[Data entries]
==================================================
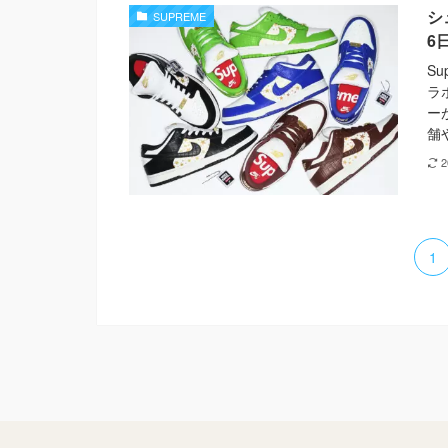
シ
SUPREME
6
Su
ラ
ー
舗
1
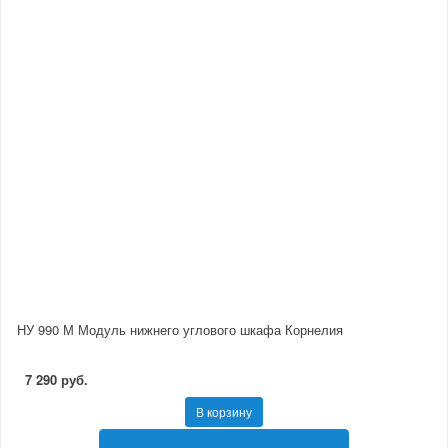
НУ 990 М Модуль нижнего углового шкафа Корнелия
7 290 руб.
В корзину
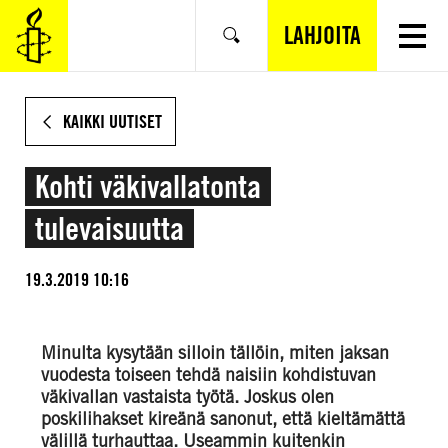
SIIRRY
VARSINAISEEN
LAHJOITA
Hae
SISÄLTÖÖN
KAIKKI UUTISET
Kohti väkivallatonta
tulevaisuutta
19.3.2019 10:16
Minulta kysytään silloin tällöin, miten jaksan
vuodesta toiseen tehdä naisiin kohdistuvan
väkivallan vastaista työtä. Joskus olen
poskilihakset kireänä sanonut, että kieltämättä
välillä turhauttaa. Useammin kuitenkin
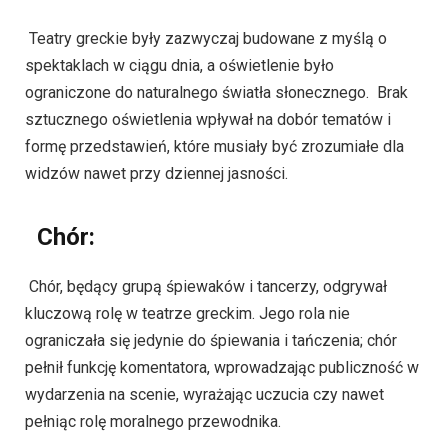
Teatry greckie były zazwyczaj budowane z myślą o
spektaklach w ciągu dnia, a oświetlenie było
ograniczone do naturalnego światła słonecznego. Brak
sztucznego oświetlenia wpływał na dobór tematów i
formę przedstawień, które musiały być zrozumiałe dla
widzów nawet przy dziennej jasności.
Chór:
Chór, będący grupą śpiewaków i tancerzy, odgrywał
kluczową rolę w teatrze greckim. Jego rola nie
ograniczała się jedynie do śpiewania i tańczenia; chór
pełnił funkcję komentatora, wprowadzając publiczność w
wydarzenia na scenie, wyrażając uczucia czy nawet
pełniąc rolę moralnego przewodnika.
==================================================
→ Work task: Set down exactly, and only, the lines from the one containing "pełnił funkcję komentatora, wprowadzając" through the final line of the entries above.

→ Task solution:
pełnił funkcję komentatora, wprowadzając publiczność w
wydarzenia na scenie, wyrażając uczucia czy nawet
pełniąc rolę moralnego przewodnika.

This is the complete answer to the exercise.